Hence the present appeals are filed by the Insurance Company.
[3] Learned advocate for the appellant submitted that the accident took place in the year 1994. He submitted that the learned Tribunal has committed an error in awarding Rs.60,743/- as damages to the car. He submitted that the learned Tribunal has not considered that the Ambassador car was of 1969 model. It has been brought on record that the owner of the car purchased the car in 1992 for a sum of Rs.1,20,000/- and according to him the car has been totally destroyed. He sold the salvage and received Rs.10,000/-. He submitted that the learned Tribunal has not properly evaluated the value of the car. The panchnama recorded that the value of the car was Rs.60,000/- and the learned Tribunal considering it as gospel truth, awarded the said amount. He submitted that the car was of 1969 model and in the year 1994 there was so-many models of improved versions of the cars available in the market and it is well known fact that the value of Ambassador car of 1969 model cannot be more than Rs.30,000/-. Under the circumstances, considering the general market in car where there would be no buyer of 1969 model car, the value of Ambassador car could not be more than Rs.30,000/-. He submitted that the Tribunal has committed an error in awarding interest at the rate of 9%. He has relied upon the case of Dr.Urmila J. Sangani Vs. Pragjibhai Mohanlal Luvana, reported in 2000 ACJ 1125 to contend that the Tribunal cannot award more than claim amount. He submitted that the compensation amount awarded by the Tribunal is on higher side. He, therefore, urged that the appeals are required to be allowed and the impugned judgment and award of the Tribunal is required to be quashed and set aside.
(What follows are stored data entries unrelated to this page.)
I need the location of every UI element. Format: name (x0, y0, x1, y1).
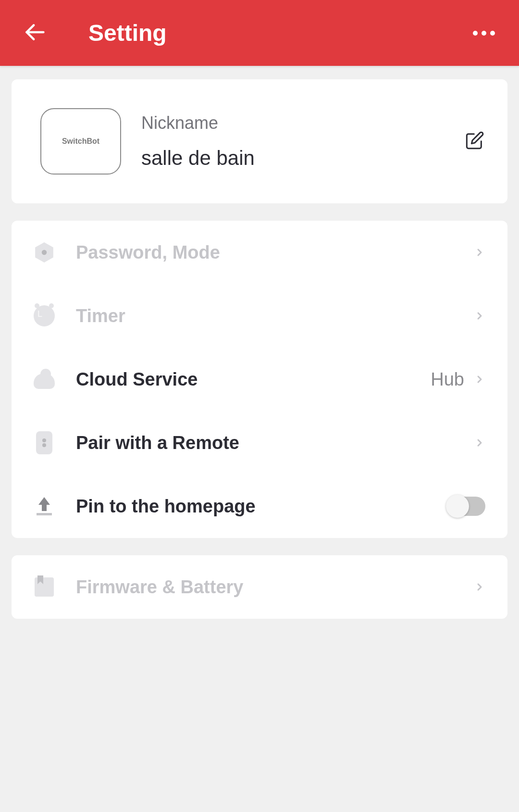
nickname-label: Nickname (141, 113, 441, 133)
pin-homepage-label: Pin to the homepage (76, 496, 448, 517)
settings-list-card: Password, Mode L Timer Cloud Serv (12, 221, 507, 538)
pair-remote-label: Pair with a Remote (76, 433, 474, 453)
chevron-right-icon (474, 307, 485, 325)
pair-remote-item[interactable]: Pair with a Remote (26, 411, 493, 475)
chevron-right-icon (474, 244, 485, 261)
device-brand-label: SwitchBot (62, 137, 99, 146)
app-header: Setting (0, 0, 519, 66)
password-mode-item[interactable]: Password, Mode (26, 221, 493, 284)
more-dots-icon (473, 31, 478, 36)
pin-icon (34, 496, 55, 517)
device-thumbnail: SwitchBot (40, 108, 121, 175)
page-title: Setting (88, 20, 167, 46)
firmware-battery-label: Firmware & Battery (76, 577, 474, 598)
pin-homepage-toggle[interactable] (448, 497, 485, 516)
clock-icon: L (34, 305, 55, 326)
edit-icon (465, 131, 484, 150)
firmware-battery-item[interactable]: Firmware & Battery (26, 555, 493, 619)
content-area: SwitchBot Nickname salle de bain Passwor… (0, 66, 519, 632)
timer-label: Timer (76, 306, 474, 326)
device-name-section: Nickname salle de bain (141, 113, 441, 170)
bookmark-icon (34, 576, 55, 598)
chevron-right-icon (474, 434, 485, 451)
timer-item[interactable]: L Timer (26, 284, 493, 348)
chevron-right-icon (474, 578, 485, 596)
nickname-value: salle de bain (141, 147, 441, 170)
back-button[interactable] (24, 22, 45, 45)
svg-point-2 (42, 250, 47, 255)
arrow-left-icon (24, 22, 45, 43)
chevron-right-icon (474, 371, 485, 388)
toggle-thumb (446, 495, 469, 518)
cloud-service-value: Hub (431, 369, 464, 390)
svg-point-3 (42, 438, 46, 442)
remote-icon (34, 432, 55, 453)
svg-point-4 (42, 443, 46, 447)
pin-homepage-item: Pin to the homepage (26, 475, 493, 538)
cloud-icon (34, 369, 55, 390)
device-info-card: SwitchBot Nickname salle de bain (12, 79, 507, 203)
settings-icon (34, 242, 55, 263)
more-button[interactable] (473, 31, 495, 36)
password-mode-label: Password, Mode (76, 242, 474, 263)
edit-nickname-button[interactable] (461, 127, 488, 156)
cloud-service-label: Cloud Service (76, 369, 431, 390)
cloud-service-item[interactable]: Cloud Service Hub (26, 348, 493, 411)
firmware-card: Firmware & Battery (12, 555, 507, 619)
[4] Learned advocate for the respondent submitted that the learned Tribunal has not committed an error in awarding compensation. He, therefore, urged that the appeals are required to be dismissed and the impugned judgment and order is required to be confirmed.
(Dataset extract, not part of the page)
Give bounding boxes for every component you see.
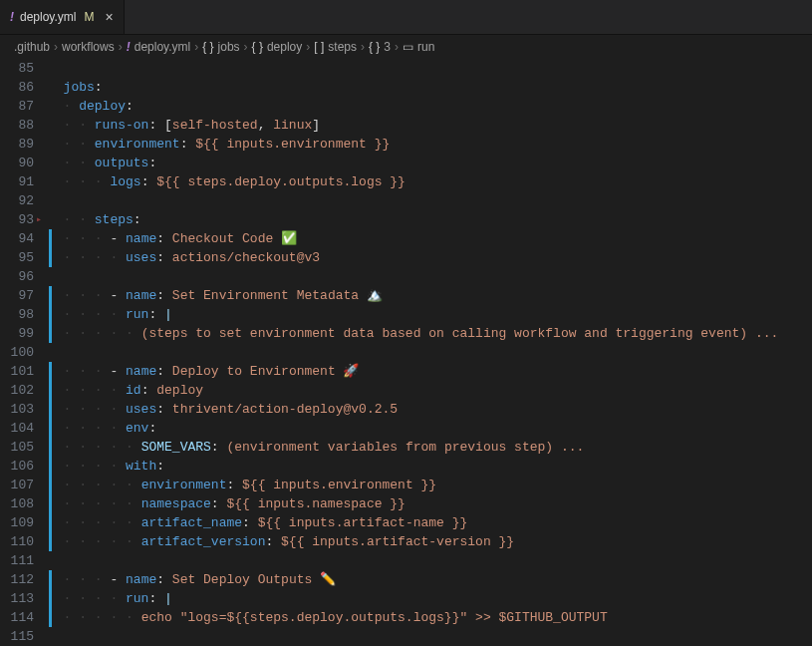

[5] Heard learned advocates for respective parties and also considered the submissions, evidence on record and the decisions of the Apex Court.
[6] As far as First Appeal No.3263 of 2005 [arising out M.A.C.P. No.722 of 1994] is concerned, the Tribunal has failed to appreciate that the value of the ambassador car cannot be more than Rs.30,000/- and there is no expert evidence produced on record. The Tribunal has committed an error in awarding Rs.60,743/- towards the compensation which is on higher side and it should not be more than Rs.30,000/-. Therefore, there is an excess amount of Rs.30,743/- which is required to be refunded to the appellant – Insurance Company along with interest and costs.
[7] As far as First Appeal No.3264 of 2005 [arising out M.A.C.P. No.723 of 1994] is concerned, the Tribunal has awarded compensation of Rs.7,48,000/- to the claimants. In view of the decision of the Supreme Court in the case of Dr.Urmila J. Sangani Vs. Pragjibhai Mohanlal Luvana, reported in 2000 ACJ 1125, the Tribunal ought not to have awarded compensation more than claim amount. The claim of the claimants in the claim petition is Rs.5,00,000/-. In spite the same, the Tribunal has erroneously awarded Rs.7,48,000/-. Therefore, there is an excess amount of Rs.2,48,000/- which is required to be refunded to the appellant – Insurance Company along with interest and costs.
[8] As far as First Appeal No.3265 of 2005 [arising out M.A.C.P. No.724 of 1994] is concerned, the challenge in the appeal is Rs.10,000/-. It has been the consistent practice of this High Court not to enter into the merits of those appeals wherein the claim in appeal is a petty claim, and claims up to Rs.25,000/- have been quantified by this Court as petty claims. No question of law or principle is urged. This appeal is, therefore, summarily dismissed on the ground that it represents a petty claim, without entering into the merits of the matter.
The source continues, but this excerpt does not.